→ HOW TO COMPLETE THIS TASK: Pull every line containing "bread" out of the listing below.

→ DATASET RECORDS:
((

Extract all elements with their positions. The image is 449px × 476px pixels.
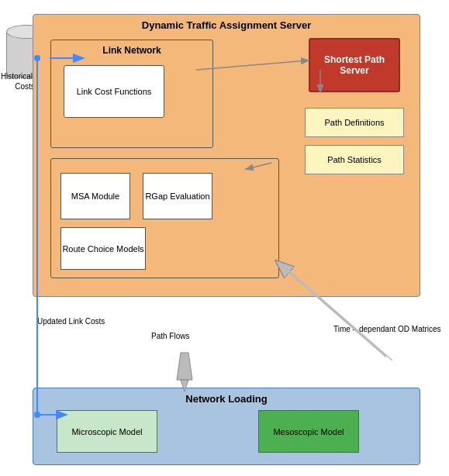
diagram: Historical Link Costs Dynamic Traffic As… <box>0 0 449 476</box>
path-definitions-box: Path Definitions <box>305 108 404 137</box>
dta-server-box: Dynamic Traffic Assignment Server Link N… <box>33 14 420 297</box>
network-loading-title: Network Loading <box>33 393 420 405</box>
updated-link-costs-label: Updated Link Costs <box>37 316 105 327</box>
path-statistics-box: Path Statistics <box>305 145 404 174</box>
link-network-box: Link Network Link Cost Functions <box>50 40 213 148</box>
dta-server-title: Dynamic Traffic Assignment Server <box>33 19 420 31</box>
mesoscopic-model-box: Mesoscopic Model <box>258 410 359 453</box>
shortest-path-box: Shortest Path Server <box>309 38 400 92</box>
link-network-title: Link Network <box>51 45 212 56</box>
path-flows-label: Path Flows <box>151 332 189 340</box>
msa-module-box: MSA Module <box>60 173 130 219</box>
rgap-eval-box: RGap Evaluation <box>143 173 212 219</box>
od-matrices-label: Time – dependant OD Matrices <box>333 324 441 335</box>
network-loading-box: Network Loading Microscopic Model Mesosc… <box>33 388 420 465</box>
microscopic-model-box: Microscopic Model <box>57 410 157 453</box>
lower-inner-box: MSA Module RGap Evaluation Route Choice … <box>50 158 279 278</box>
route-choice-box: Route Choice Models <box>60 227 146 270</box>
link-cost-functions-box: Link Cost Functions <box>64 65 164 118</box>
svg-marker-9 <box>177 353 192 380</box>
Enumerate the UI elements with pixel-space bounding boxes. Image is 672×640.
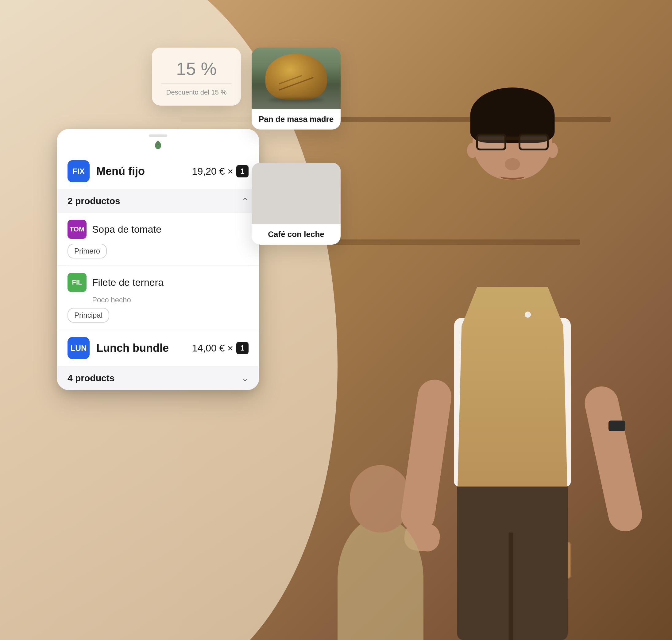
filete-name: Filete de ternera [92, 277, 163, 288]
discount-card: 15 % Descuento del 15 % [152, 47, 241, 106]
products-section: 2 productos ⌃ TOM Sopa de tomate Primero [57, 189, 259, 329]
filete-tag: Principal [68, 308, 109, 323]
products-header[interactable]: 2 productos ⌃ [57, 189, 259, 213]
lunch-products-section: 4 products ⌄ [57, 366, 259, 390]
leaf-icon [152, 139, 163, 150]
coffee-label: Café con leche [252, 224, 340, 245]
sopa-name: Sopa de tomate [92, 224, 161, 235]
filete-row: FIL Filete de ternera [68, 273, 249, 292]
bread-card: Pan de masa madre [252, 47, 340, 130]
sopa-item: TOM Sopa de tomate Primero [57, 213, 259, 265]
lunch-products-header[interactable]: 4 products ⌄ [57, 366, 259, 390]
handle-bar [149, 134, 167, 137]
receipt-handle [57, 129, 259, 139]
lunch-bundle-price: 14,00 € × 1 [192, 342, 249, 354]
coffee-card: Café con leche [252, 163, 340, 245]
lunch-bundle-name: Lunch bundle [96, 341, 185, 354]
products-count: 2 productos [68, 196, 120, 206]
lunch-bundle-row: LUN Lunch bundle 14,00 € × 1 [57, 330, 259, 366]
chevron-down-icon: ⌄ [242, 373, 249, 383]
discount-label: Descuento del 15 % [161, 88, 232, 97]
fil-badge: FIL [68, 273, 87, 292]
bread-label: Pan de masa madre [252, 109, 340, 130]
main-container: 15 % Descuento del 15 % Pan de masa madr… [0, 0, 672, 640]
sopa-row: TOM Sopa de tomate [68, 220, 249, 239]
lunch-bundle-quantity: 1 [236, 342, 249, 354]
lun-badge: LUN [68, 337, 90, 359]
bread-image [252, 47, 340, 109]
filete-item: FIL Filete de ternera Poco hecho Princip… [57, 266, 259, 329]
menu-fijo-name: Menú fijo [96, 165, 185, 178]
menu-fijo-price: 19,20 € × 1 [192, 165, 249, 177]
leaf-icon-container [57, 139, 259, 154]
chevron-up-icon: ⌃ [242, 196, 249, 206]
tom-badge: TOM [68, 220, 87, 239]
receipt-card: FIX Menú fijo 19,20 € × 1 2 productos ⌃ … [57, 129, 259, 390]
lunch-products-count: 4 products [68, 373, 115, 383]
menu-fijo-row: FIX Menú fijo 19,20 € × 1 [57, 154, 259, 189]
sopa-tag: Primero [68, 244, 107, 259]
filete-note: Poco hecho [68, 295, 249, 304]
discount-percent: 15 % [161, 58, 232, 79]
fix-badge: FIX [68, 160, 90, 182]
coffee-image [252, 163, 340, 224]
menu-fijo-quantity: 1 [236, 165, 249, 177]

))

→ SOLUTION FOR THIS EXERCISE:
bread-card: Pan de masa madre [252, 47, 340, 130]
bread-label: Pan de masa madre [252, 109, 340, 130]
bread-image [252, 47, 340, 109]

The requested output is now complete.